A little later on their way to visit an abandoned school which he has the money to buy so from which she could build her castle

“Where did ‘Oh Flight of Birds’ come from Fiona, it was utterly gorgeous”, he asked intrigued she could remember it so wholesale.  “Oh I wrote it for my children a couple of years ago Angus”, she replied a little doubtfully, “when I saw exactly what we’re seeing now because I wanted to show them what poetry really ought to do  – dance and sing to transport you somewhere else  – they learned it like I did because it did transport them so we chanted it together  – starry-eyes”, she trailed away remembering back to children’s happy voices singing the words to be spiked into a realisation.

“English words Angus”, she enthused, “built from the most magnificent language the world has ever used  – we’re English Angus, our culture of freedom depends on English, is written by English’s  time-laden words, yet we’re abandoning it in schools because they’re being swamped by immigrants who don’t speak it so the indigenous people are becoming disenfranchised because the lessons being taught in a myriad other languages so they become the un-preferred in their own land Angus  – which is the true hell of ‘immigration’ through the active taking over of the country by abandoning its language and so its culture  –  which is the road to nemesis  – not in my world”, she sizzled sitting back, “for which Angus”, she readdressed ‘language’ briskly, “I shall do what I’ve been trying to do but haven’t had the time in the bloody Curriculum which is to have every child read aloud every day, and not just a little either because I shall have story-time where a whole class reads a story page by page, each child reading aloud, sequentially, so they acquire some notion of performing while acquiring a personal pride of presence by building their self-confidence  – a very powerful force”.

MacFarlane intrigued by the reasons which drove all this girl did asked, “what will you read”?   “Easy one that”, she smiled across, “but don’t laugh because I shall use Mr Lang’s Fairy-Books which have enough stories in to last a lifetime and the PC creeps can’t complain because they’re taken from all over the world  – they’re written in beautiful language for a start so children will acquire an immediate feel for the well-written while being Fairy-Stories they appeal across all the humanities  – so none of the revolting ill-written dystopic debauchery making heroes out of murder in organised games which so disgraces children’s literature today  – all the classicists have extolled reading Fairy-Stories to children for their treatment of the great universalities common to all humanity”.   “A command of words Angus”, she avowed, “allows you to order your thoughts so you can create effectively then also so you can command people to bring your creation about”  – “I know Fiona”, he corroborated fondly, “anything I may have achieved I have done so because of a power with words – not particularly my engineering skills  –  to form the idea then be able to explain myself so carry people with me  – very powerful stuff indeed because once children have the power of words they can educate themselves to whatever level they need to, whenever  – so all the rest is surplus to requirements”.

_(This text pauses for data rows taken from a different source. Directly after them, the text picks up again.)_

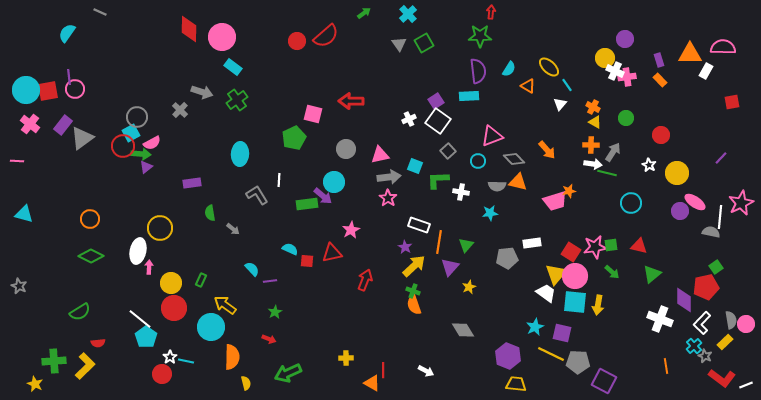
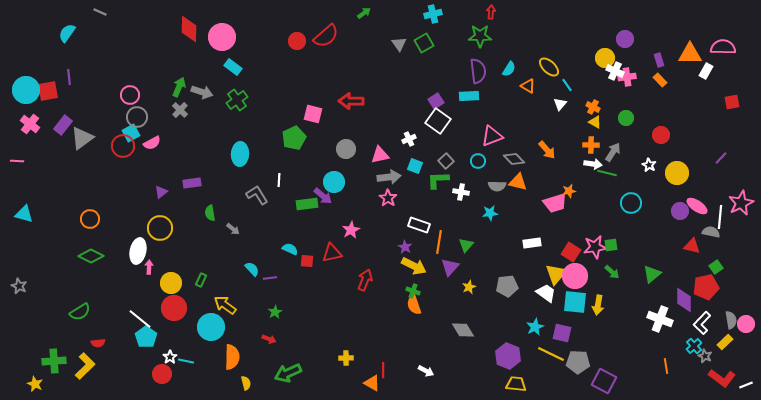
cyan cross at (408, 14): moved 25 px right; rotated 30 degrees clockwise
pink circle at (75, 89): moved 55 px right, 6 px down
white cross at (409, 119): moved 20 px down
gray square at (448, 151): moved 2 px left, 10 px down
green arrow at (141, 154): moved 38 px right, 67 px up; rotated 72 degrees counterclockwise
purple triangle at (146, 167): moved 15 px right, 25 px down
pink trapezoid at (555, 201): moved 2 px down
pink ellipse at (695, 202): moved 2 px right, 4 px down
red triangle at (639, 246): moved 53 px right
gray pentagon at (507, 258): moved 28 px down
yellow arrow at (414, 266): rotated 70 degrees clockwise
purple line at (270, 281): moved 3 px up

She sat back, eyes closed, assembling the raison d’être of her castle for children, “Angus I want youth to be so fired into dreams by language it follows the fiery cross to the cross-roads then is happy to follow where it listeth to accept that death for a dream they know can live by their commitment is greater than dying in the ditch of unknowing  – I want to breed children so fired by language they go out into life to make it their own  – not others’  – so I want to teach them to write so they can express themselves because it’s no good ‘dreaming’ if you can’t convince people your dream is a goodie”, she smiled inside her head at the memory, “I won first prize in my Prep-School story writing competition one year, I was eight, with a Story called ‘The Yellow Ghost’, can’t remember anything about it now but I can remember the title with what it did for my self-belief  – so I want to run writing competitions to get children into the ideas of writing”,  then suddenly brought back to reality by the loom of a T junction ahead.